▶ [TASK MATERIAL]
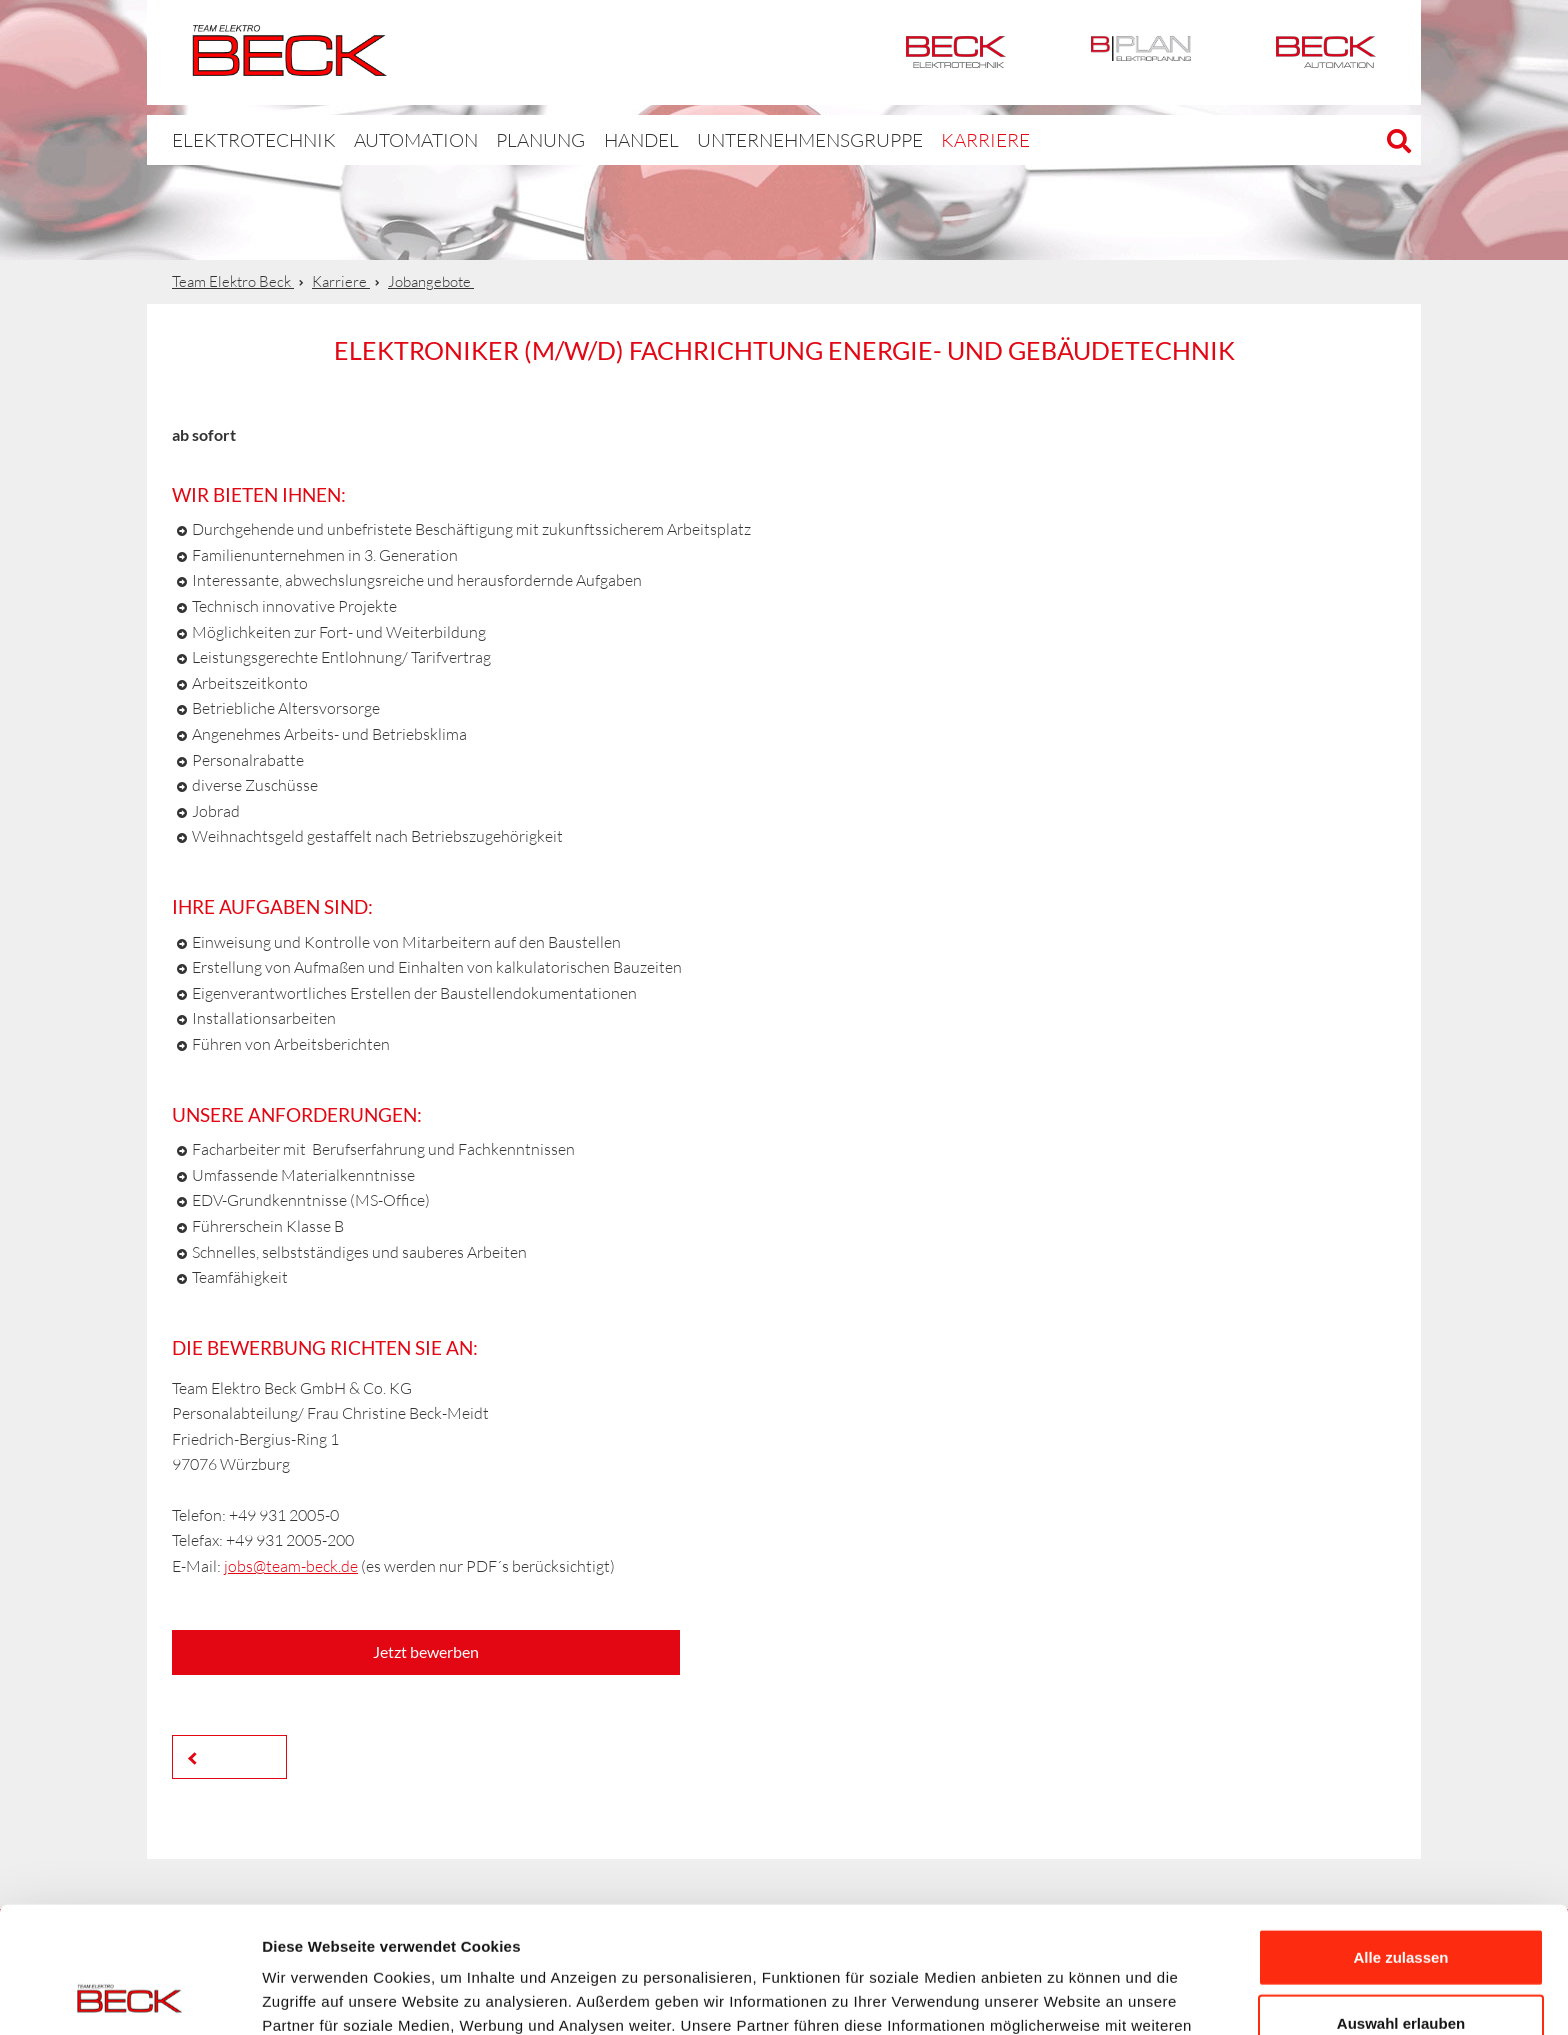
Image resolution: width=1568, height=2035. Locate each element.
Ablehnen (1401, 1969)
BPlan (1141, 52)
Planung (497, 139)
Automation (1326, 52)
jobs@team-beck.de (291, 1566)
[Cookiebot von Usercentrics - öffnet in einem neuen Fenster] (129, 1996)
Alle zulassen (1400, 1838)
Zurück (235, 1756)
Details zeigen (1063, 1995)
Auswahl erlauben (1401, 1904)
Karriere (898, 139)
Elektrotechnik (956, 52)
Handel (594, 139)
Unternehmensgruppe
==
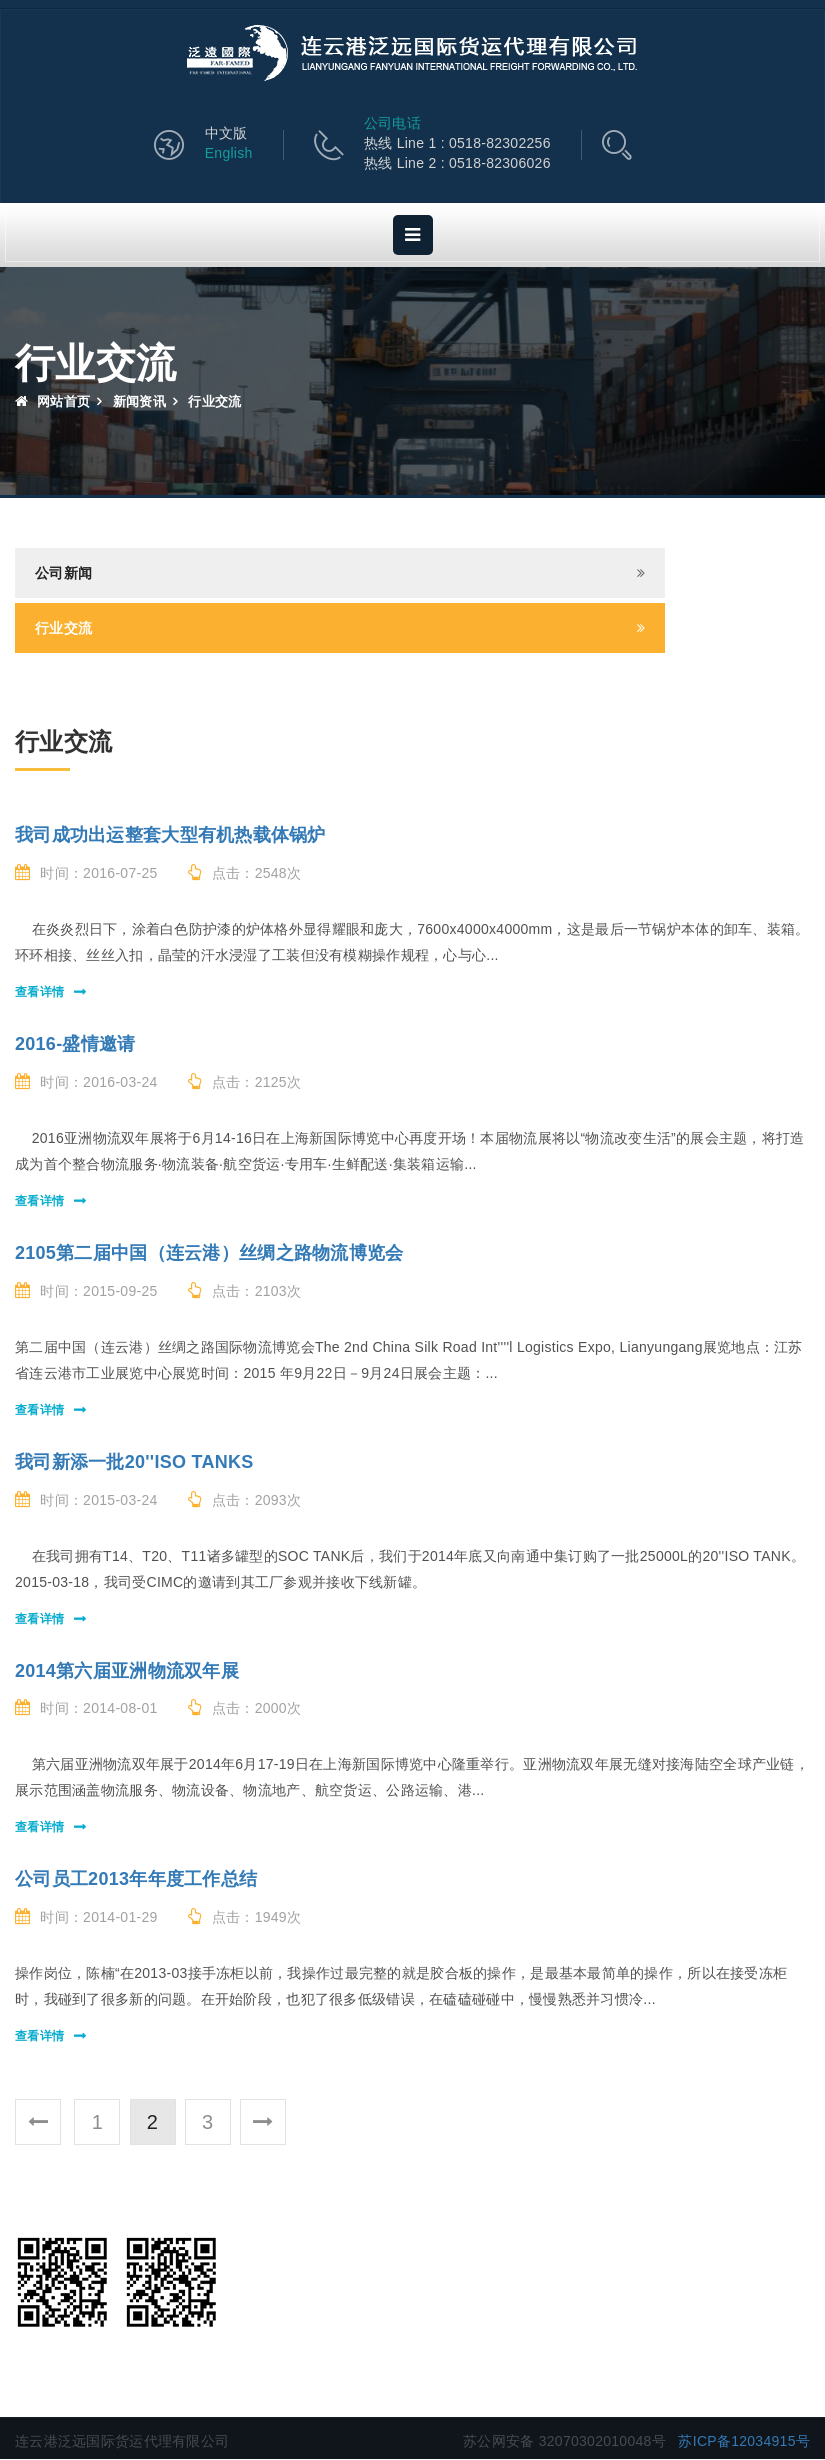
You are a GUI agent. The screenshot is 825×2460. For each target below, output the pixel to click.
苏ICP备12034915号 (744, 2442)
--
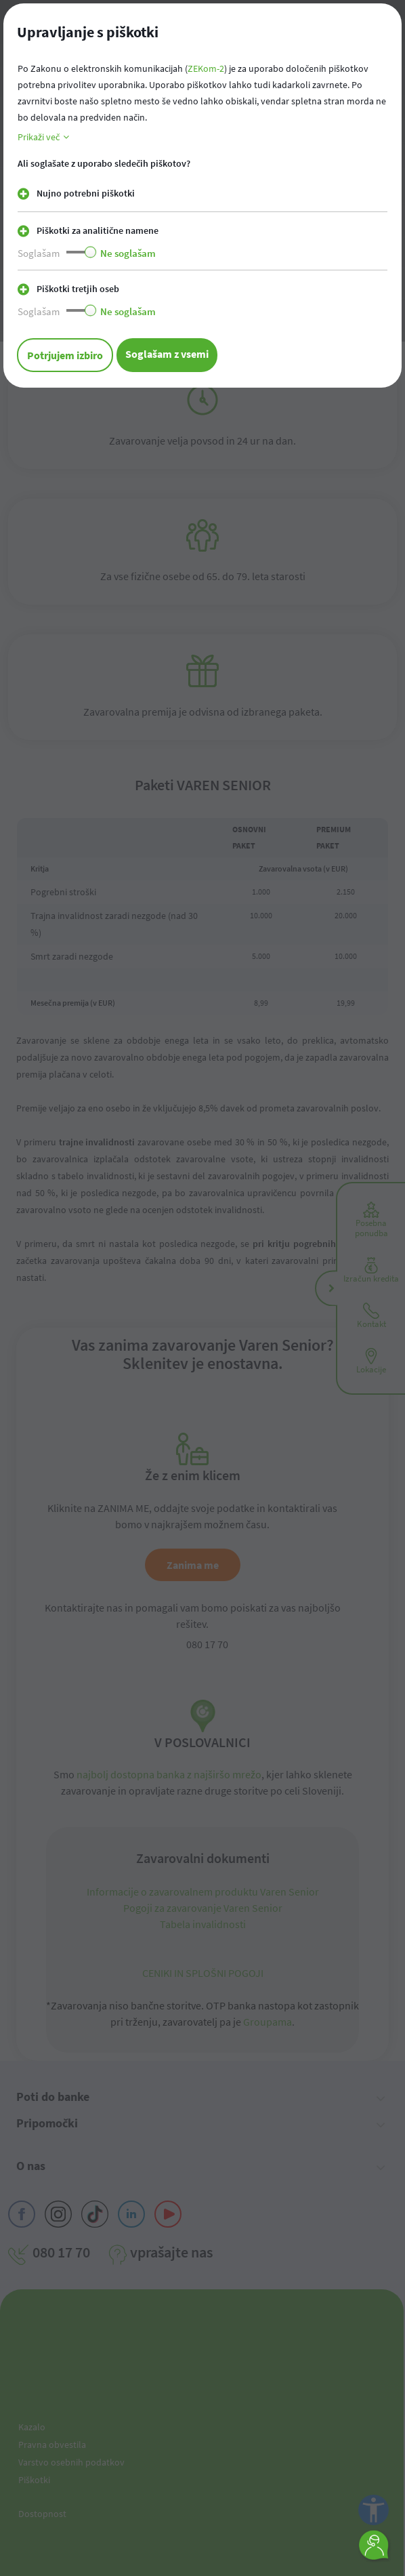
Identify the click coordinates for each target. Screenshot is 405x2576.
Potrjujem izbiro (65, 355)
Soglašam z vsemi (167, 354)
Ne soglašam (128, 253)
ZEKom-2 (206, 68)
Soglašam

▶ [WHAT YOU HAVE TO DO] Copy down every line of the entries containing the word "each".

▶ [FINAL ANSWER]
Image resolution: width=1568, height=2035. Locate each element.
You are a GUI agent. The screenshot is 825×2460. For each target below, output the pixel to click.
Identify the click coordinates for each target. Screenshot is 405x2576.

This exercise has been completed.